Par Océane Lucas, à Séoul
Alors que les démocraties sont remises en question dans le monde entier, et que la démocratie sud-coréenne se consolide dans un environnement régional tendu, le spectre de la désinformation numérique et des interférences étrangères fragilise l’intégrité du processus électoral et attise la méfiance envers les institutions. Dans les coulisses des élections, une guerre de l’ombre se joue sur les réseaux sociaux.
Une démocratie sous pression numérique
La Corée du Sud se trouve à l’intersection de multiples tensions : tout d’abord régionales avec les tension avec la Corée du Nord mais aussi avec le Japon autour des îles de Dokdo (nom coréen, connu sous le nom Takeshima au Japon et Rocher-Liancourt en France), mais aussi avec la Chine (impositions de sanctions économiques en 2017, tensions en Mer de Chine). Ces tensions sont particulièrement marquantes dans un climat de polarisation politique de plus en plus accentuée. La présidentielle de 2022 a mis en lumière les failles d’un système électoral de plus en plus vulnérable à la manipulation numérique. Des campagnes de désinformation massives, menées aussi bien par des acteurs étrangers que par des groupes internes, ont contribué à un climat délétère où la vérité devient malléable.

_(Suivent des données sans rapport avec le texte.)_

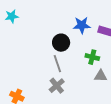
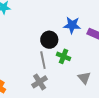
green cross: (92, 57) -> (64, 56), moved
gray triangle: (101, 76) -> (84, 78), turned 40

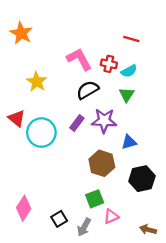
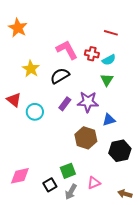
black semicircle: (88, 90) -> (60, 76), moved
cyan circle: (41, 133) -> (35, 112), size x0.7
green square: (95, 199) -> (68, 171), moved
pink diamond: (24, 208) -> (20, 176), turned 45

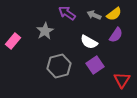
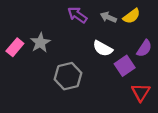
gray star: (45, 31) -> (40, 43), moved
purple semicircle: (116, 35) -> (144, 48), moved
purple square: (95, 65) -> (125, 66), moved

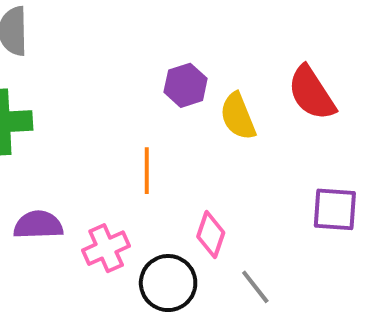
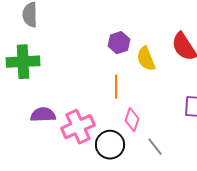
orange line: (147, 171) -> (116, 87), moved
pink cross: (106, 248) -> (78, 127), size x1.4

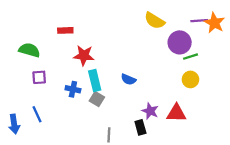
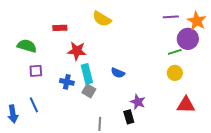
yellow semicircle: (155, 21) -> (102, 19), moved
purple line: (199, 21) -> (171, 17), moved
purple circle: (180, 42) -> (188, 39), moved
red triangle: (176, 113) -> (186, 105), moved

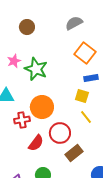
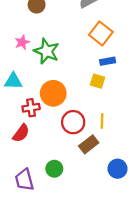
yellow line: (86, 117) -> (102, 121), moved, turned 40
red semicircle: (36, 143) -> (21, 133), moved

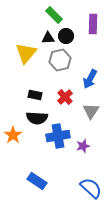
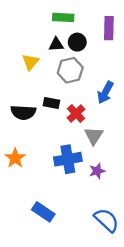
green rectangle: (54, 15) -> (63, 17), turned -42
yellow triangle: (26, 53) -> (30, 62), size x0.7
black rectangle: (35, 95) -> (51, 103), moved
gray triangle: (91, 111) -> (94, 136), moved
black semicircle: (37, 118) -> (23, 112), moved

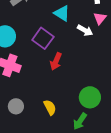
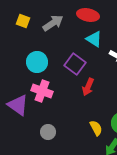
yellow semicircle: (50, 107) -> (96, 128), moved

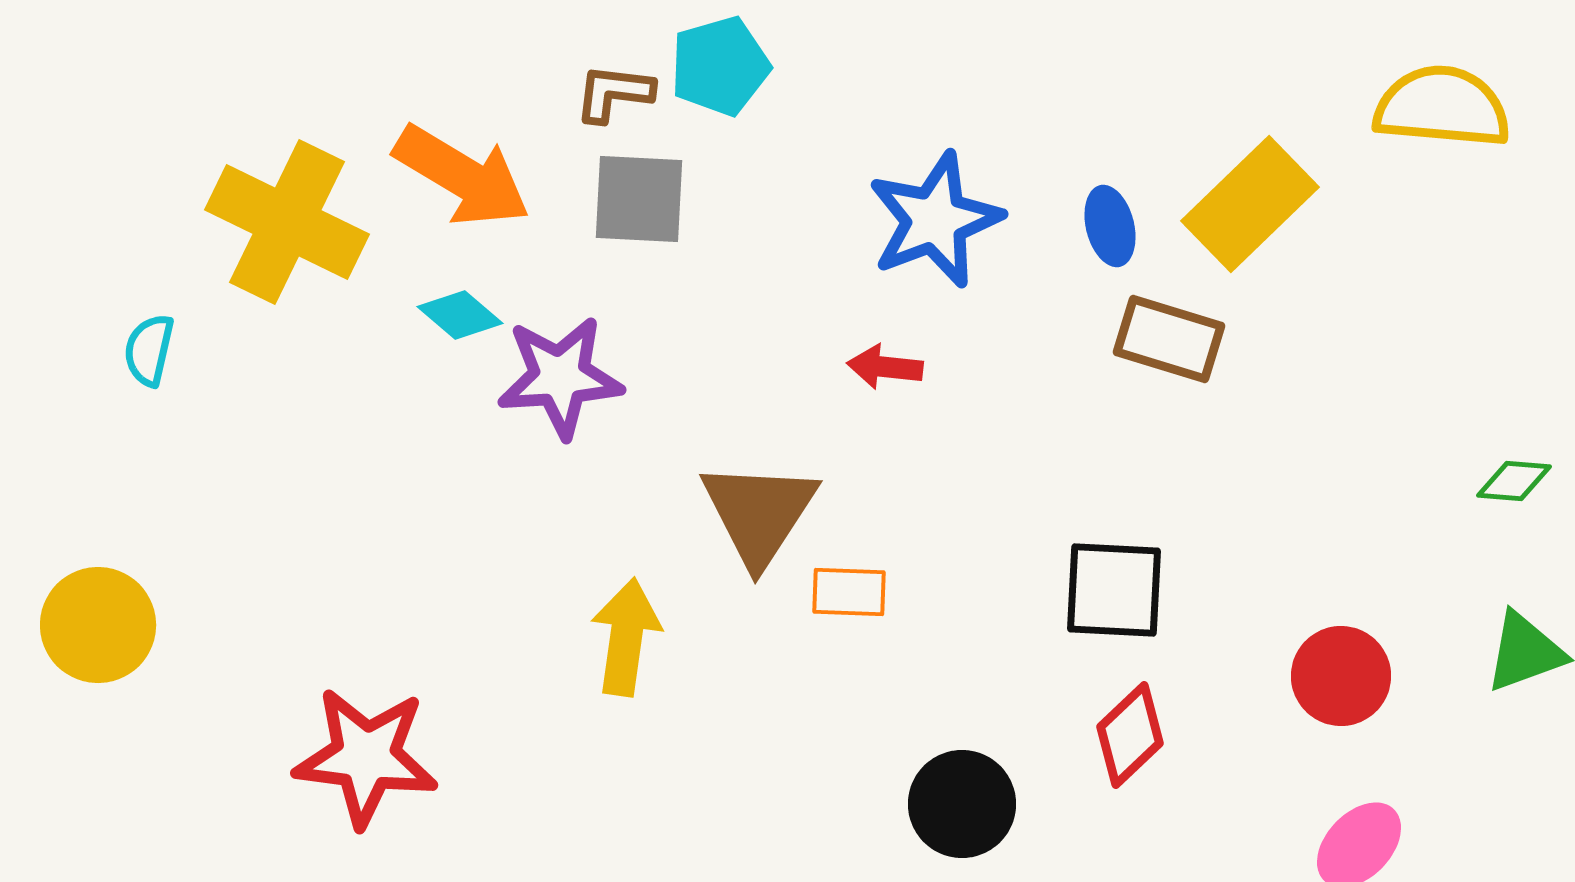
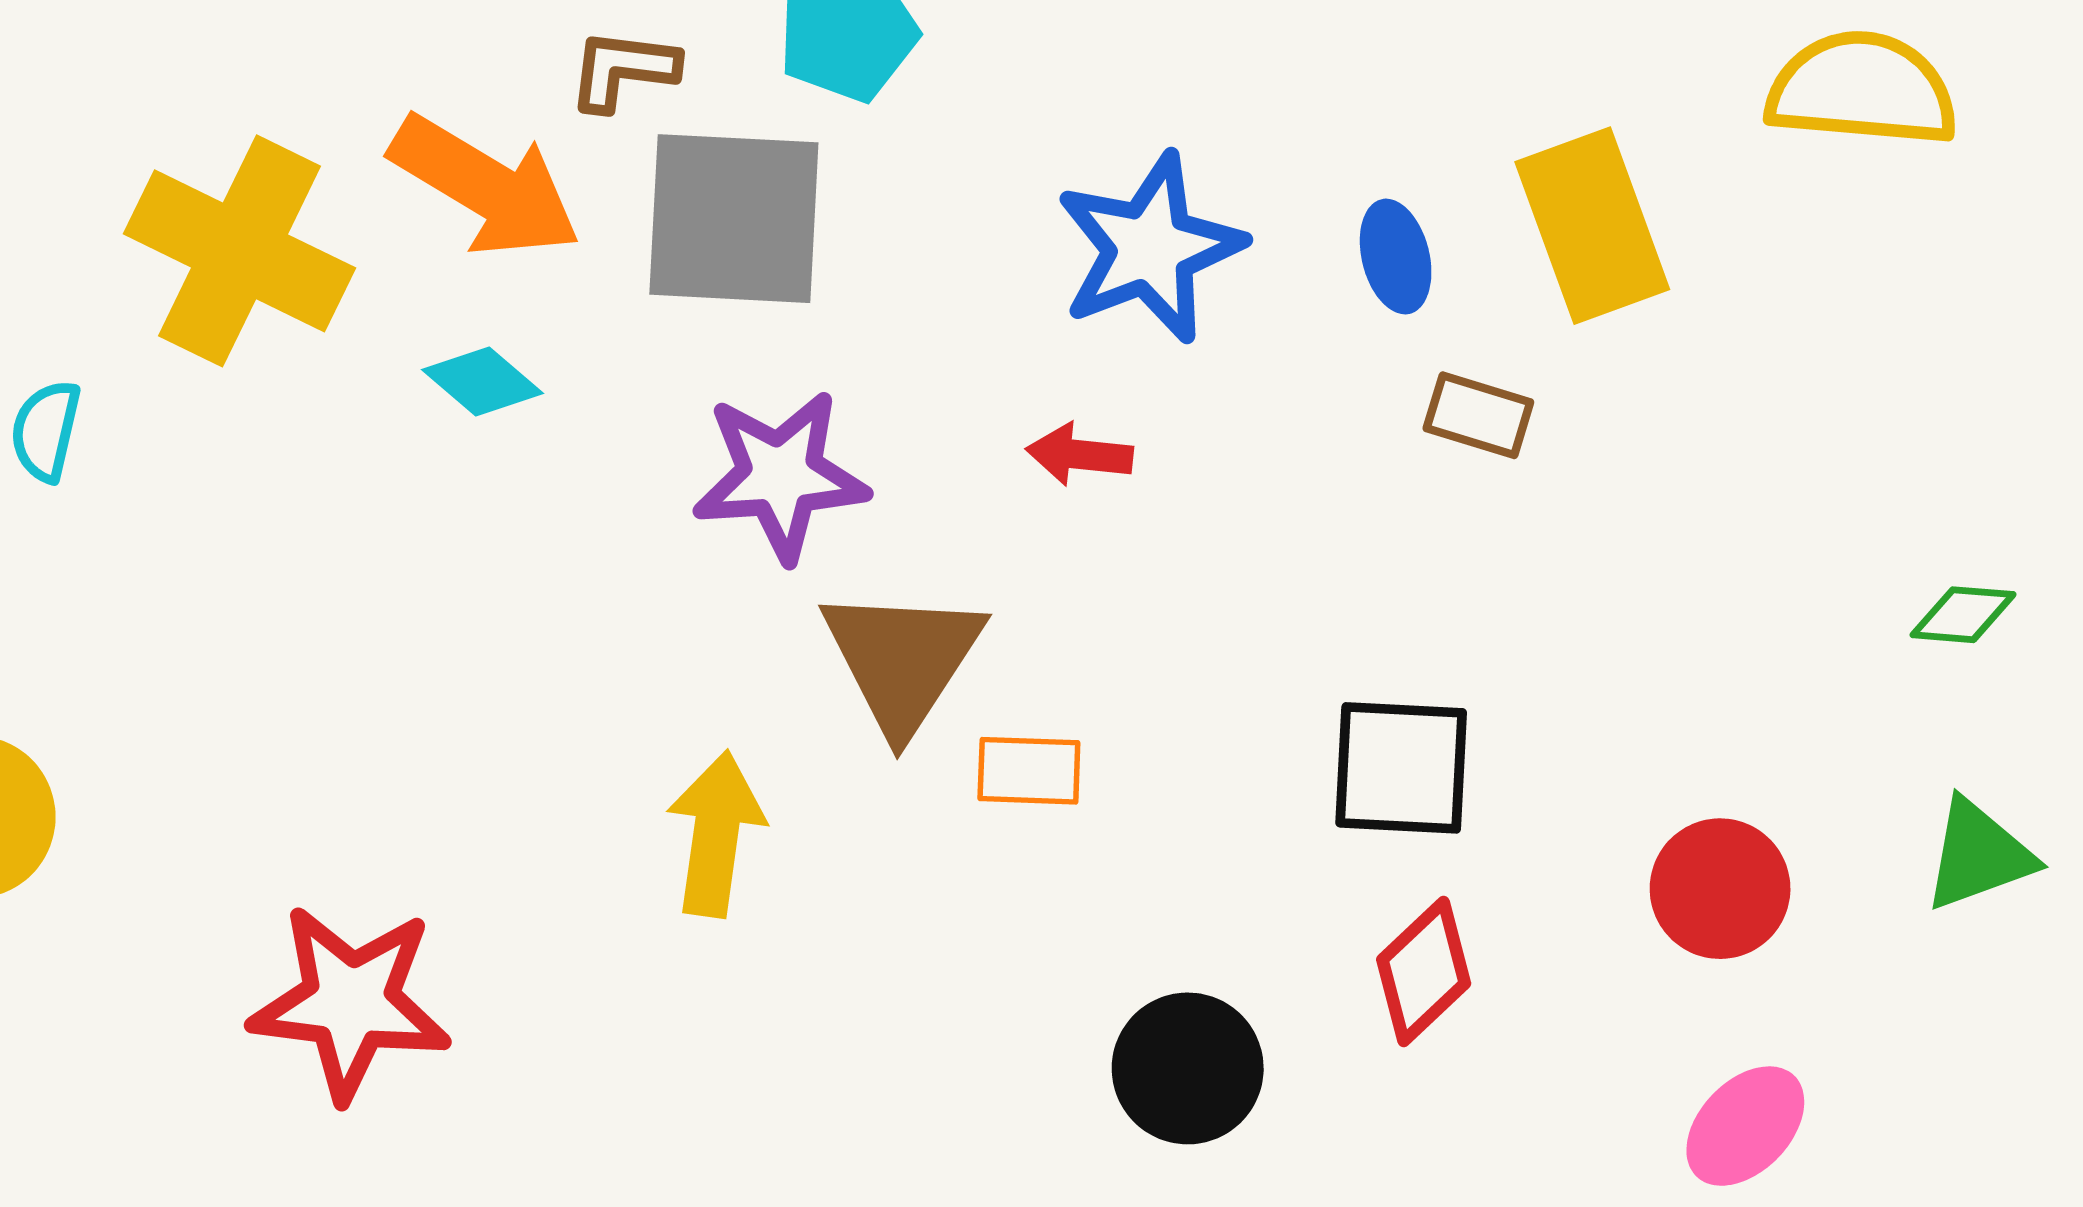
brown L-shape: (614, 93) -> (623, 70), moved
gray square: (639, 199) -> (734, 219), size x1.4
yellow rectangle: (1250, 204) -> (1592, 226), turned -66
brown rectangle: (1169, 339) -> (1478, 415), size x0.7
purple star: (560, 377) -> (780, 476), moved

La cybersécurité : pilier d’une souveraineté numérique
Historiquement, la Corée du Sud a investi massivement dans la modernisation de son infrastructure numérique, notamment après les cyberattaques nord-coréennes de 2013 et 2016. Ces agressions ont contribué à une prise de conscience aiguë de la nécessité de protéger non seulement les données stratégiques, mais aussi l’espace civique numérique. Les agences sud-coréennes collaborent désormais étroitement avec des partenaires internationaux, tout en développant des capacités de surveillance et de réponse autonome.

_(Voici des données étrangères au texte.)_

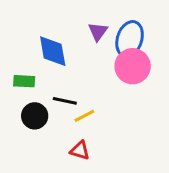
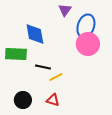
purple triangle: (98, 32) -> (65, 10), moved
green rectangle: (24, 81) -> (16, 54), size x1.5
black circle: (35, 116) -> (23, 100), moved

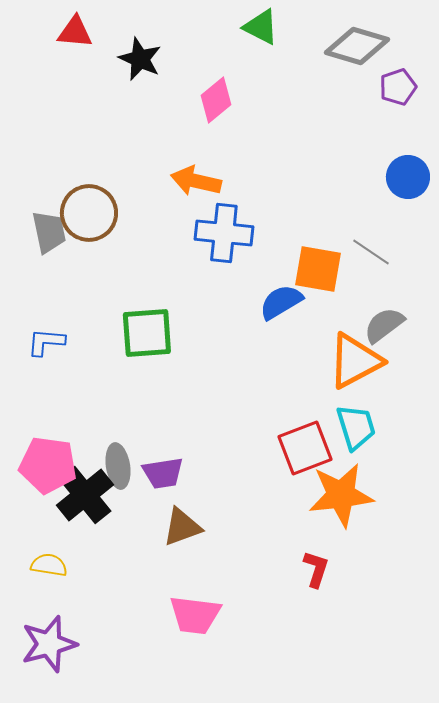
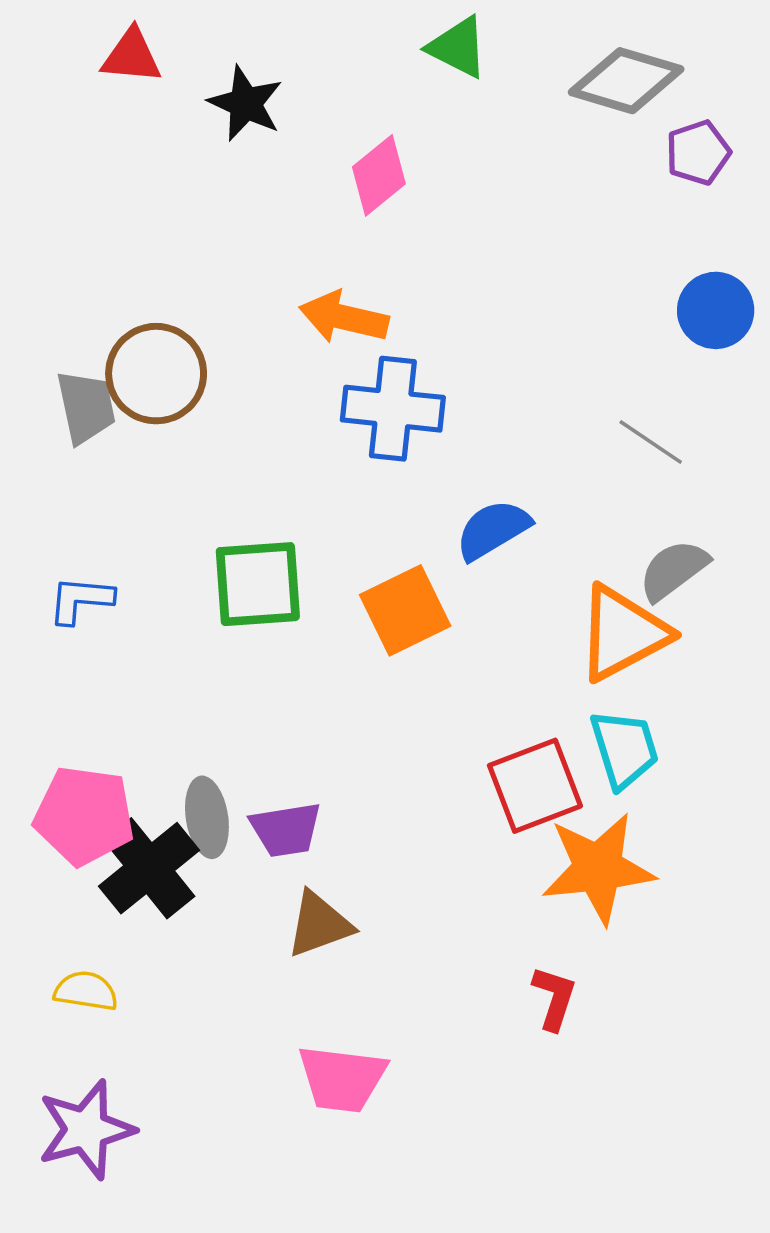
orange square: (318, 269) -> (405, 610), moved, turned -36

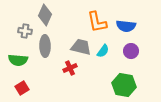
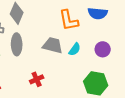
blue semicircle: (126, 26) -> (98, 13), moved
red cross: (70, 68) -> (37, 79), moved

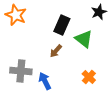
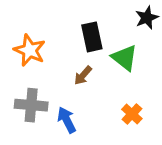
orange star: (16, 15) -> (30, 50), moved
black rectangle: (62, 25) -> (92, 37), turned -36

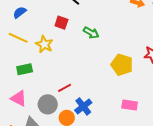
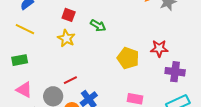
yellow star: (44, 44) -> (66, 38), moved
green rectangle: (25, 69) -> (20, 60), moved

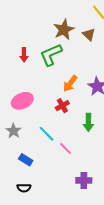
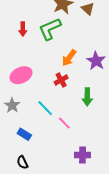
black semicircle: (24, 188) -> (22, 162), turned 64

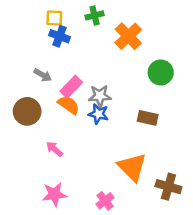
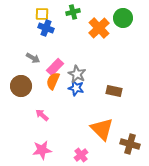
green circle: (161, 72) -> (123, 18), moved
gray star: (100, 96) -> (77, 74), turned 30
orange semicircle: (69, 105) -> (53, 81), turned -102

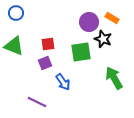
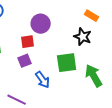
purple circle: (89, 22) -> (41, 24), moved
green square: (81, 52) -> (67, 63), moved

Pourtant, cette militarisation de la cybersécurité ne va pas sans poser des questions sur les libertés individuelles et la transparence des autorités. Le contrôle accru des contenus sur les plateformes, au nom de la lutte contre la désinformation, suscite des inquiétudes parmi les défenseurs des droits numériques qui considèrent ces lois comme dangereuses pour la liberté d’expression.

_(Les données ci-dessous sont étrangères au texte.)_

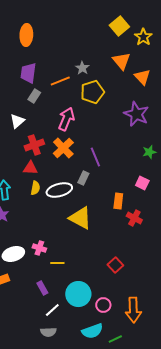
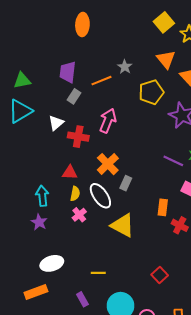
orange ellipse: (26, 35) -> (82, 25), moved
yellow pentagon: (92, 92) -> (151, 92), moved
red cross: (34, 145) -> (78, 137), moved, turned 30
orange cross: (63, 148) -> (108, 164), moved
purple line: (95, 157) -> (173, 161), moved, turned -42
white ellipse: (59, 190) -> (100, 196), turned 70
pink cross: (39, 248) -> (79, 215), moved, turned 32

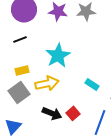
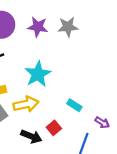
red square: (73, 113) -> (54, 128), moved

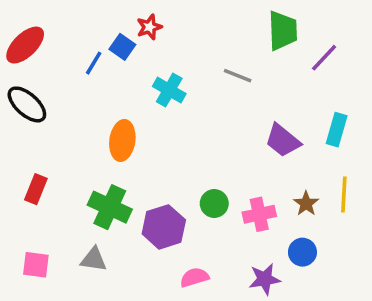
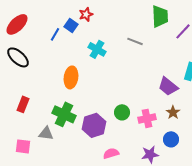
purple trapezoid: (283, 140) -> (168, 86), moved
gray triangle: (94, 259) -> (46, 133), moved

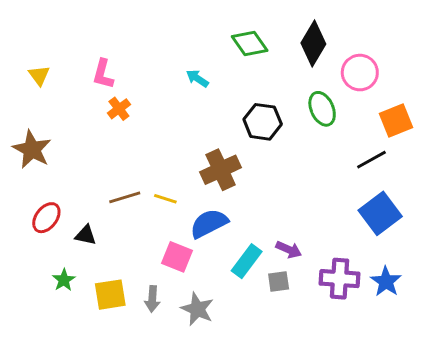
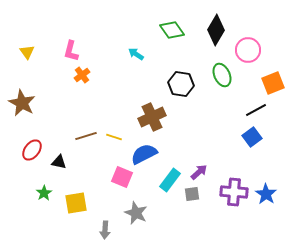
blue square: (380, 213) -> (252, 137), moved, size x0.7
purple arrow: (289, 250) -> (199, 172), turned -66
gray arrow: (152, 299) -> (105, 230), moved

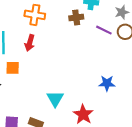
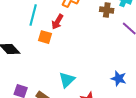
orange square: (13, 68) -> (45, 37), moved

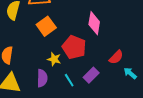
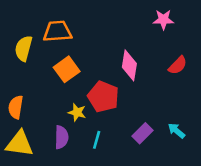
red semicircle: (116, 57) -> (178, 65), moved
purple rectangle: (91, 75) -> (142, 133), moved
cyan line: (69, 80) -> (97, 140), turned 48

Interférences étrangères et recomposition des alliances
Les soupçons d’ingérences chinoises lors des campagnes électorales récentes ont accentué le sentiment de vulnérabilité : c’est notamment au travers d’une enquête du professeur Yun Min-woo qu’un vaste réseau de bots et de compte dormants chinois ont été découverts sur la plateforme Naver. Certains comptes, existants depuis 2017, ont pendant les dernières élections envoyé de nombreux messages négatifs à l’encontre du candidat Yoon Suk-yeol durant les périodes pré-électorales, tout en partageant de fausses informations. Ces intrusions visent non seulement à influencer les résultats, mais aussi à affaiblir la confiance populaire dans les institutions démocratiques. Dans ce contexte, les États-Unis, allié stratégique de Séoul, jouent un rôle clé dans le renforcement des mécanismes de cybersécurité. Cependant, cette dépendance alimente également un débat interne sur l’autonomie stratégique du pays, d’autant plus remise en cause avec l’arrivée au pouvoir de Donald Trump : celui-ci a fait placer la Corée du Sud sur la liste des “pays sensibles”.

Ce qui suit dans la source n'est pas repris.